I’m also mindful that there are all too many adults who are willing to take the Purim story literally. I’ve written before about the disgusting Purim violence annually inflicted against the non-Jewish population in Israel. And on a geopolitical level, leaders of the state of Israel (and many in the American Jewish establishment) have openly and unabashedly used the Purim story to frame our relationship to Iran – presenting present day Ayatollahs and Mullahs as nothing less than Haman incarnate and promoting all out war as the only way to settle the current nuclear impasse.
For all this, however, I’m happy to report that Purim ended for me on something of a redemptive note this year.
As it turns out, the Persian New Year known as Nowruz is fast approaching and last night, I was thrilled to attend a Nowruz party sponsored by the Chicago chapter of the National Iranian American Council (NIAC). So after I got home from my congregation’s Purim carnival, I took off my clown costume, put on a suit, and drove to a suburban restaurant where I celebrated the coming of spring with Chicago’s Persian community and supported the important work of NIAC, which among other things supports a “policy of persistent strategic engagement with Iran that includes human rights as a core issue.”
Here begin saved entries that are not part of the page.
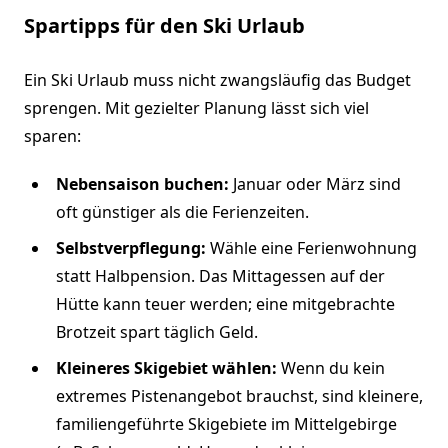
Spartipps für den Ski Urlaub
Ein Ski Urlaub muss nicht zwangsläufig das Budget
sprengen. Mit gezielter Planung lässt sich viel
sparen:
Nebensaison buchen:
Januar oder März sind
oft günstiger als die Ferienzeiten.
Selbstverpflegung:
Wähle eine Ferienwohnung
statt Halbpension. Das Mittagessen auf der
Hütte kann teuer werden; eine mitgebrachte
Brotzeit spart täglich Geld.
Kleineres Skigebiet wählen:
Wenn du kein
extremes Pistenangebot brauchst, sind kleinere,
familiengeführte Skigebiete im Mittelgebirge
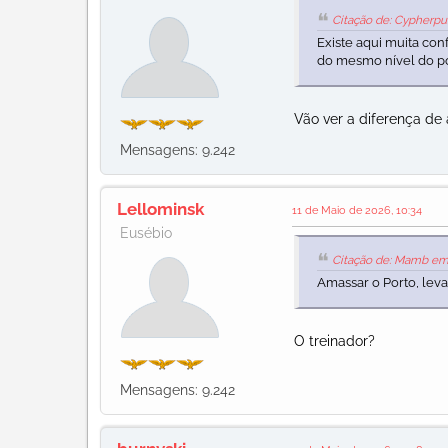
Citação de: Cypherpu
Existe aqui muita c
do mesmo nível do po
Vão ver a diferença de 
Mensagens: 9.242
Lellominsk
11 de Maio de 2026, 10:34
Eusébio
Citação de: Mamb em 
Amassar o Porto, leva
O treinador?
Mensagens: 9.242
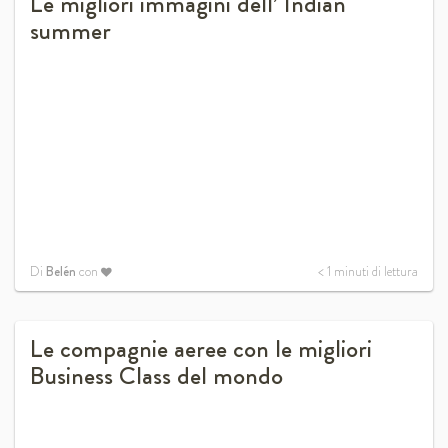
Le migliori immagini dell’ Indian
summer
Di
Belén
con
< 1
minuti di lettura
Le compagnie aeree con le migliori
Business Class del mondo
When I addressed the gathering (above), I thanked them for reaching out to me and explained that ever since I returned from a visit to Iran in 2008, I’ve always hoped to score a Nowruz party invitation from my Persian friends. I also explained why celebrating Nowruz with NIAC was for me the perfect, redemptive coda to Purim. And I added that contrary to the impression created by some Israeli politicians and Jewish institutional leaders, there were many in my community who believed that the current crisis should be settled through diplomacy and engagement and not an inexorable march to war.
Now I’m thinking there might well be something to this Nowruz/Purim celebration. Can’t think of a better way to, in words of the Book of Esther, “turn grief and mourning into festive joy….”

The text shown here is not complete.